Friday, June 10, 2005

Crackdown on Workplace Computer Misuse

According to today's Times an Audit Commission report has found that nearly 50% of cases of IT abuse in the public sector relate to the downloading of porn.

In a scathing report the Commission criticises a "culture of complacency" and calls for the use of software which blocks access to such sites.

A growing proportion of Employment Tribunal cases involving Unfair Dismissal are believed to relate to misuse of the Internet at work.

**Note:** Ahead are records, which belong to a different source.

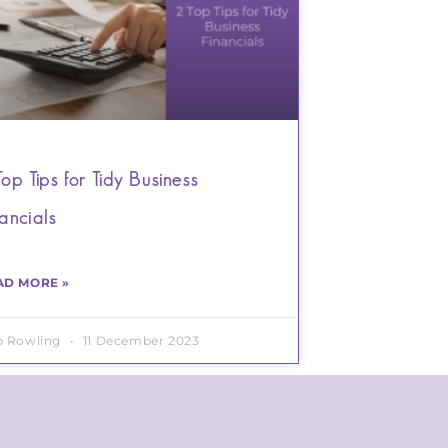
Top Tips for Tidy Business
nancials
AD MORE »
b Rowling
11 December 2023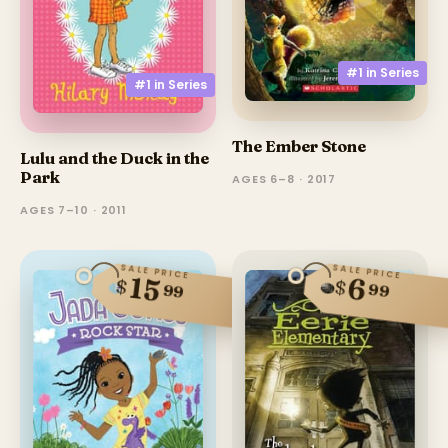
#1 in
Series
#1 in
Series
The Ember Stone
Lulu and the Duck in the
Park
AGES 6–8 · 2017
AGES 7–10 · 2011
SALE PRICE
SALE PRICE
15
6
$
$
99
99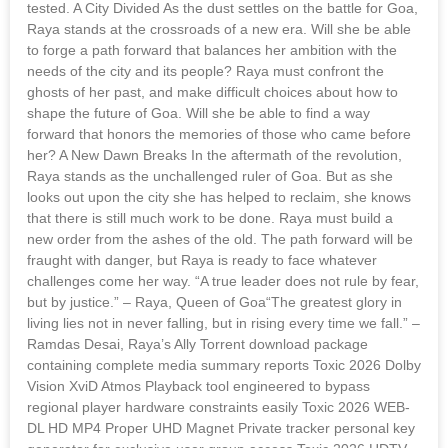
tested. A City Divided As the dust settles on the battle for Goa,
Raya stands at the crossroads of a new era. Will she be able
to forge a path forward that balances her ambition with the
needs of the city and its people? Raya must confront the
ghosts of her past, and make difficult choices about how to
shape the future of Goa. Will she be able to find a way
forward that honors the memories of those who came before
her? A New Dawn Breaks In the aftermath of the revolution,
Raya stands as the unchallenged ruler of Goa. But as she
looks out upon the city she has helped to reclaim, she knows
that there is still much work to be done. Raya must build a
new order from the ashes of the old. The path forward will be
fraught with danger, but Raya is ready to face whatever
challenges come her way. “A true leader does not rule by fear,
but by justice.” – Raya, Queen of Goa“The greatest glory in
living lies not in never falling, but in rising every time we fall.” –
Ramdas Desai, Raya’s Ally Torrent download package
containing complete media summary reports Toxic 2026 Dolby
Vision XviD Atmos Playback tool engineered to bypass
regional player hardware constraints easily Toxic 2026 WEB-
DL HD MP4 Proper UHD Magnet Private tracker personal key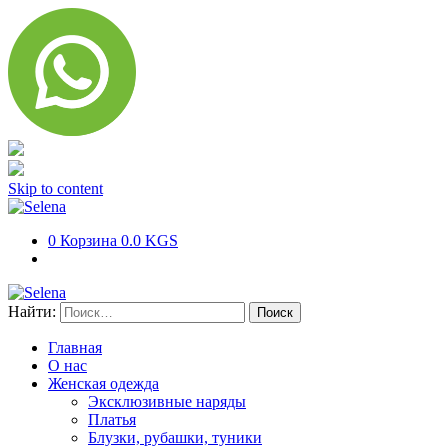
Skip to content
0
Корзина
0.0 KGS
Найти:
Главная
О нас
Женская одежда
Эксклюзивные наряды
Платья
Блузки, рубашки, туники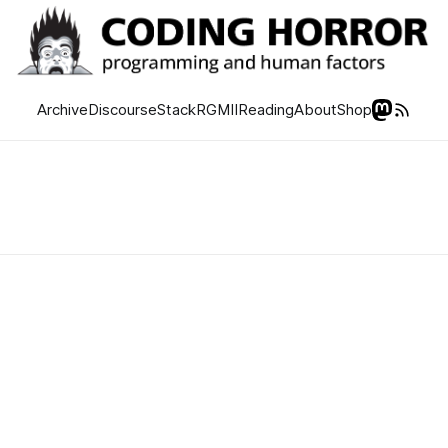
Archive
Discourse
Stack
RGMII
Reading
About
Shop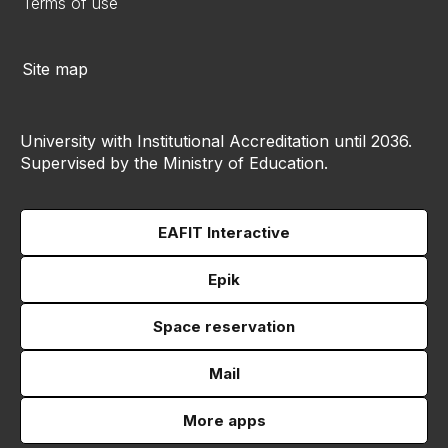
Terms of use
Site map
University with Institutional Accreditation until 2036.
Supervised by the Ministry of Education.
EAFIT Interactive
Epik
Space reservation
Mail
More apps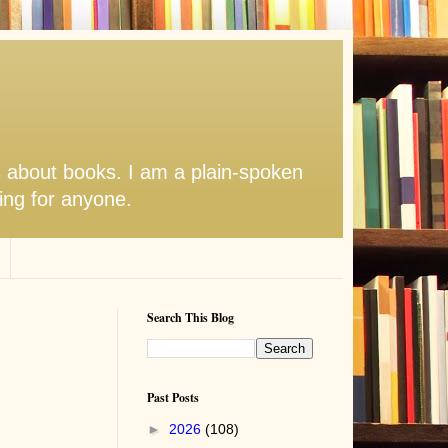
s about books. I am a plain-spoken
hing for anyone.
Search This Blog
Past Posts
►
2026
(108)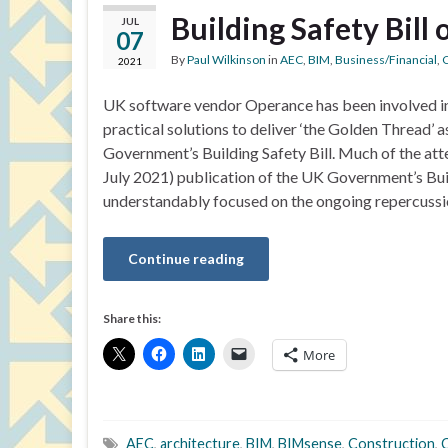
Building Safety Bill
JUL
07
By
Paul Wilkinson
in
AEC
,
BIM
,
Business/Financial
,
C
2021
UK software vendor Operance has been involved i
practical solutions to deliver ‘the Golden Thread’ a
Government’s Building Safety Bill. Much of the atte
July 2021) publication of the UK Government’s Buil
understandably focused on the ongoing repercussi
Continue reading
Share this:
More
AEC
,
architecture
,
BIM
,
BIMsense
,
Construction
,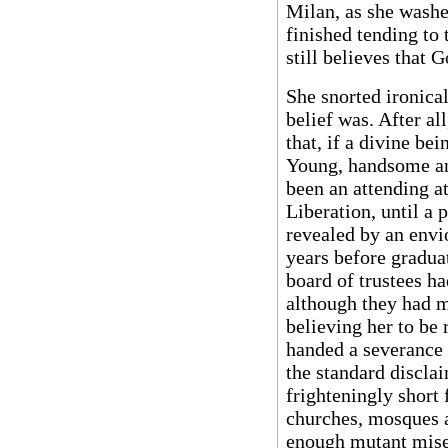
Milan, as she washe
finished tending to 
still believes that 
She snorted ironica
belief was. After al
that, if a divine be
Young, handsome an
been an attending at
Liberation, until a 
revealed by an envi
years before gradua
board of trustees ha
although they had m
believing her to be 
handed a severance 
the standard disclai
frighteningly short f
churches, mosques 
enough mutant mise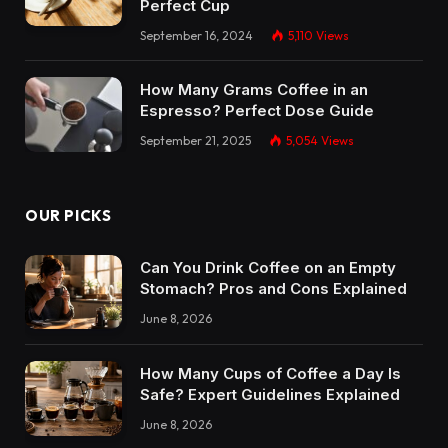
Perfect Cup
September 16, 2024
5,110
Views
How Many Grams Coffee in an
Espresso? Perfect Dose Guide
September 21, 2025
5,054
Views
OUR PICKS
Can You Drink Coffee on an Empty
Stomach? Pros and Cons Explained
June 8, 2026
How Many Cups of Coffee a Day Is
Safe? Expert Guidelines Explained
June 8, 2026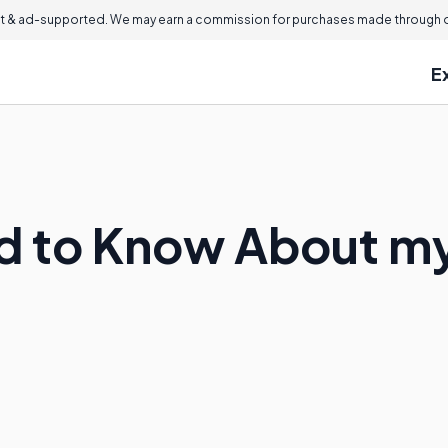
 & ad-supported. We may earn a commission for purchases made through ou
E
ed to Know About m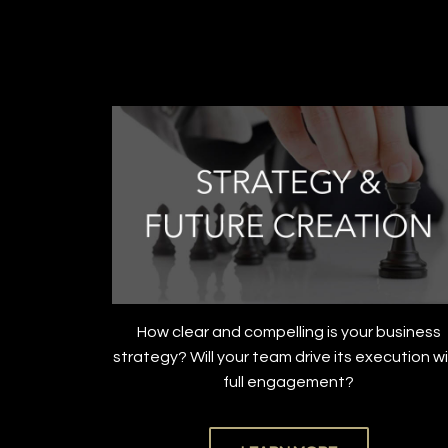
How clear and compelling is your business
strategy? Will your team drive its execution w
full engagement?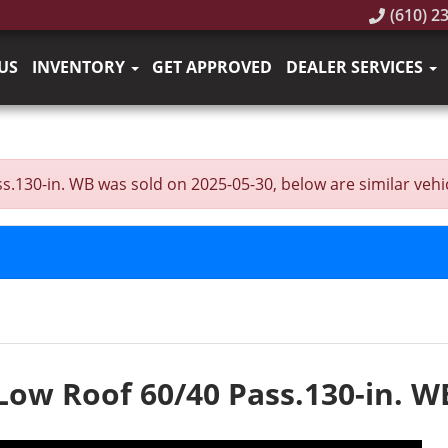
(610) 2
US
INVENTORY
GET APPROVED
DEALER SERVICES
130-in. WB was sold on 2025-05-30, below are similar vehicle
Low Roof 60/40 Pass.130-in. W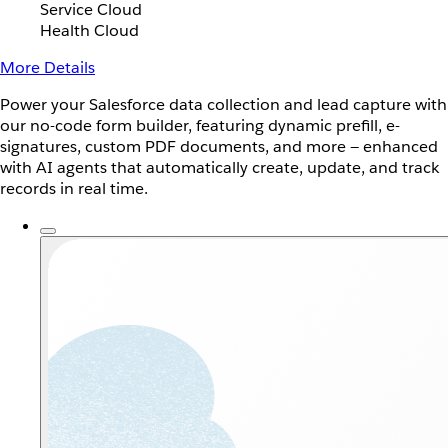
Service Cloud
Health Cloud
More Details
Power your Salesforce data collection and lead capture with
our no-code form builder, featuring dynamic prefill, e-
signatures, custom PDF documents, and more — enhanced
with AI agents that automatically create, update, and track
records in real time.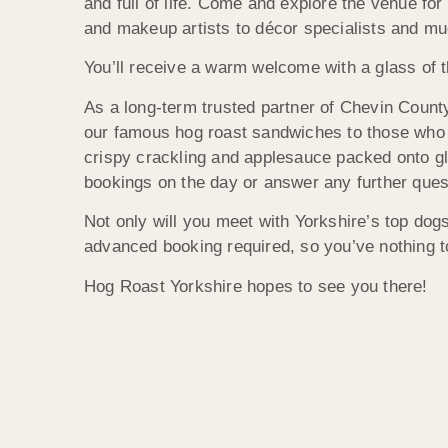
and full of life. Come and explore the venue fo
and makeup artists to décor specialists and m
You’ll receive a warm welcome with a glass of t
As a long-term trusted partner of Chevin County
our famous hog roast sandwiches to those who co
crispy crackling and applesauce packed onto gl
bookings on the day or answer any further ques
Not only will you meet with Yorkshire’s top dogs
advanced booking required, so you’ve nothing to
Hog Roast Yorkshire hopes to see you there!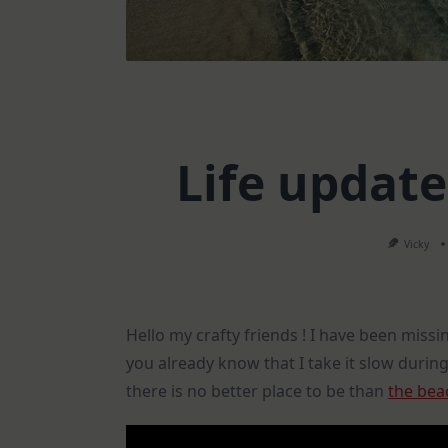
Life updat
Vicky
Hello my crafty friends ! I have been missi
you already know that I take it slow durin
there is no better place to be than
the bea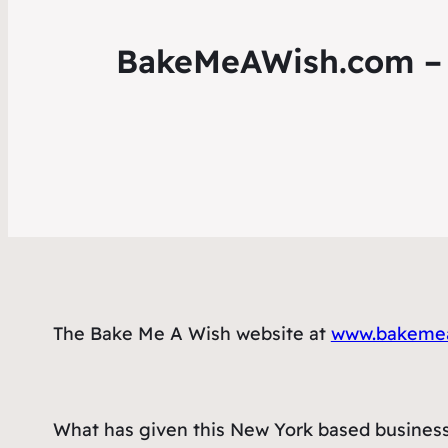
BakeMeAWish.com – T
The Bake Me A Wish website at
www.bakeme
What has given this New York based business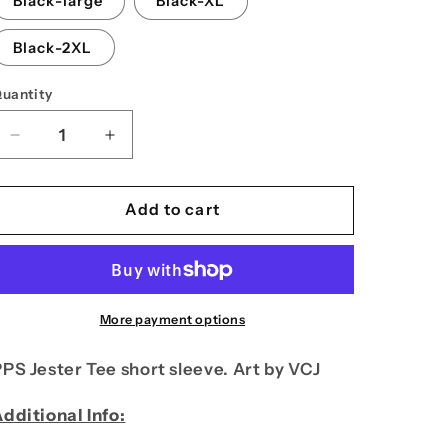
Black-large
Black-XL
n
Black-2XL
uantity
Decrease
Increase
quantity
quantity
for
for
PPS
PPS
Add to cart
Plumbing
Plumbing
Tee
Tee
short
short
sleeve
sleeve
More payment options
PS Jester Tee short sleeve. Art by VCJ
dditional Info: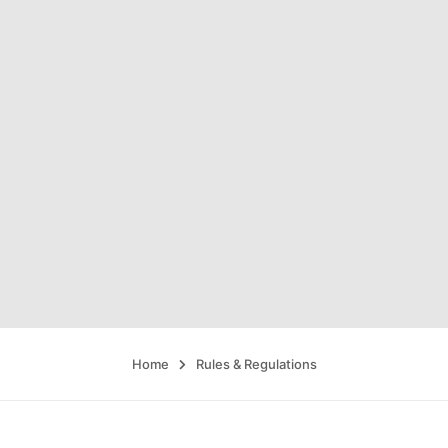
Home
Rules & Regulations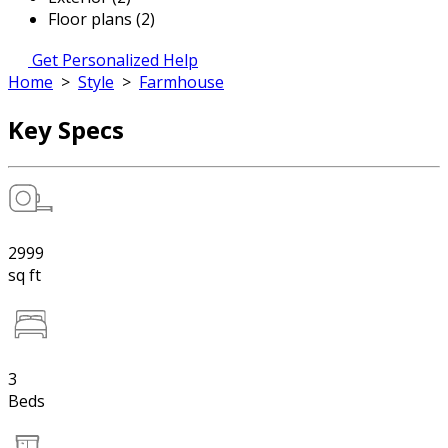
Floor plans (2)
Get Personalized Help
Home
>
Style
>
Farmhouse
Key Specs
2999
sq ft
3
Beds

Employers have not always won the reported cases and problems can arise where it has not been made clear what is and is not an acceptable use of workplace IT. This can be avoided by having a clear written IT policy and asking all staff to sign a copy as confirmation that they are familiar with the contents.

For further information see
http://www.timesonline.co.uk/article/0,,2-1646787,00.html
and

Monday, June 06, 2005

Who Is My Employer?

The Employment Appeal Tribunal has once again recently had to tackle the vexed question as to who is the Employer in a case where the employee had been provided via an Employment Agency.

In the case of Bushaway v RNLI, the Employment Tribunal found Mrs Bushaway was an employee of the Royal National Lifeboat Institution throughout the period she worked for the RNLI notwithstanding that for the first part of the period in question she was a "temp" supplied by an agency.

The practical importance of the distinction was that unless Mrs Bushaway could show that she was an employee throughout she would not have the necessary 12 months' qualifying employment to bring a Claim.

This is always an area which is ripe for litigation and employers need to be aware that the Tribunal will look behind how the parties have described the situation in documents and assess the reality of the relationship.

There were quite significant differences between the arrangements for the Claimant and permanent employees but the EAT held that the Tribunal had asked itself the right questions in deciding that she was an employee and its decision was not therefore open to attack.

The best practical advice may well therefore be that where employers are dispensing with a worker's services they should ensure that they follow a fair procedure just in case a Tribunal concludes that they are an employee, whatever the paperwork says.

Incidentally, it has recently been reported that there is at the present time a case going through the system as to whether volunteers working for the RNLI are "employees" for the purposes of employment legislation. This is a matter of some practical importance to charitable organisations and seems to be producing a lot of litigation at present. The outcome of that case will be awaited with interest.

There is a report of the case at

Opting Out Remains An Option!

The EU Parliament's controversial proposal for the removal of the UK's "opt-out" from the maximum 48 hour working week under the Working Time Directive has bitten the dust after the Government managed to obtain enough support in the Council of Ministers to prevent the matter being put to a vote.

The matter is unlikely to be raised again in the foreseeable future, especially as the UK is about to take over the EU presidency and given the general uncertainty as to the future direction of the EU in the wake of the rejection of the proposed EU constitution by French and Dutch voters.

Business leaders have reacted positively to the news and are keen to stress the competitive edge which the "opt-out" gives the UK, combined with our remaining outside of the "Euro zone."

Trade Unions, who have long campaigned for the end of the "opt-out", have expressed their disappointment at the loss of an opportunity to put an end to the UK's perceived "long hours culture", although employers would point out that many of those working the longest hours are high-earning, well motivated staff working those hours because they want to.